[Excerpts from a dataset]
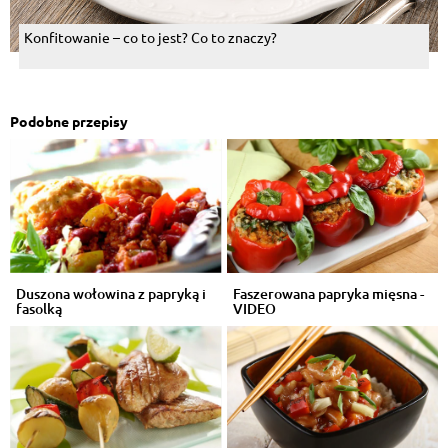
Konfitowanie – co to jest? Co to znaczy?
Podobne przepisy
Duszona wołowina z papryką i
Faszerowana papryka mięsna -
fasolką
VIDEO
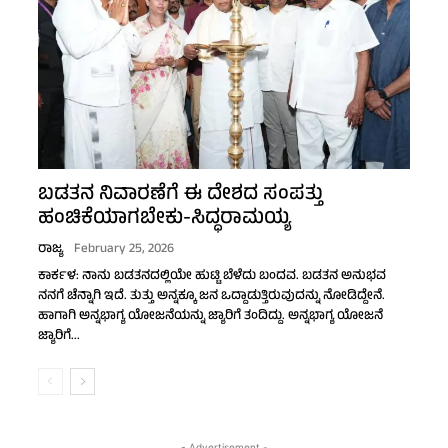
ಬಡತನ ನಿವಾರಣೆಗೆ ಈ ದೇಶದ ಸಂಪತ್ತು
ಹಂಚಿಕೆಯಾಗಬೇಕು-ಸಿದ್ಧರಾಮಯ್ಯ
ರಾಜ್ಯ
February 25, 2026
ಕಾರ್ಕಳ: ನಾನು ಬಡತನದಲ್ಲಿಯೇ ಹುಟ್ಟಿ ಬೆಳೆದು ಬಂದವ. ಬಡತನ ಅನುಭವ
ನನಗೆ ಚೆನ್ನಾಗಿ ಇದೆ. ತುತ್ತು ಅನ್ನಕ್ಕೂ ಜನ ಒದ್ದಾಡುತ್ತಿರುವುದನ್ನು ನೋಡಿದ್ದೇನೆ.
ಹಾಗಾಗಿ ಅನ್ನಭಾಗ್ಯ ಯೋಜನೆಯನ್ನು ಜ್ಯಾರಿಗೆ ತಂದಿದ್ದು. ಅನ್ನಭಾಗ್ಯ ಯೋಜನೆ
ಜ್ಯಾರಿಗೆ...
- Advertisement -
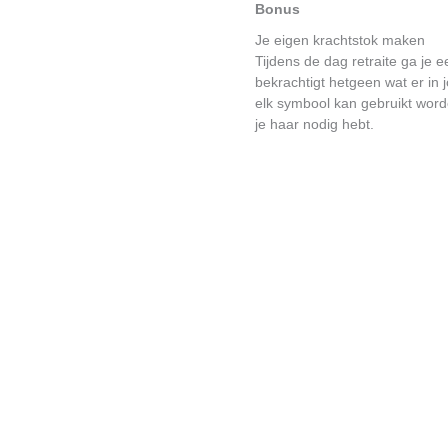
Bonus
Je eigen krachtstok maken
Tijdens de dag retraite ga je 
bekrachtigt hetgeen wat er in j
elk symbool kan gebruikt word
je haar nodig hebt.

EXERCISE GOAL -
Write every line above out again exactly; pictures do not belong in the copy.

ANSWER TO THE PROBLEM -
Konfitowanie – co to jest? Co to znaczy?
Podobne przepisy
Duszona wołowina z papryką i
Faszerowana papryka mięsna -
fasolką
VIDEO
ಬಡತನ ನಿವಾರಣೆಗೆ ಈ ದೇಶದ ಸಂಪತ್ತು
ಹಂಚಿಕೆಯಾಗಬೇಕು-ಸಿದ್ಧರಾಮಯ್ಯ
ರಾಜ್ಯ
February 25, 2026
ಕಾರ್ಕಳ: ನಾನು ಬಡತನದಲ್ಲಿಯೇ ಹುಟ್ಟಿ ಬೆಳೆದು ಬಂದವ. ಬಡತನ ಅನುಭವ
ನನಗೆ ಚೆನ್ನಾಗಿ ಇದೆ. ತುತ್ತು ಅನ್ನಕ್ಕೂ ಜನ ಒದ್ದಾಡುತ್ತಿರುವುದನ್ನು ನೋಡಿದ್ದೇನೆ.
ಹಾಗಾಗಿ ಅನ್ನಭಾಗ್ಯ ಯೋಜನೆಯನ್ನು ಜ್ಯಾರಿಗೆ ತಂದಿದ್ದು. ಅನ್ನಭಾಗ್ಯ ಯೋಜನೆ
ಜ್ಯಾರಿಗೆ...
- Advertisement -
Bonus
Je eigen krachtstok maken
Tijdens de dag retraite ga je 
bekrachtigt hetgeen wat er in j
elk symbool kan gebruikt word
je haar nodig hebt.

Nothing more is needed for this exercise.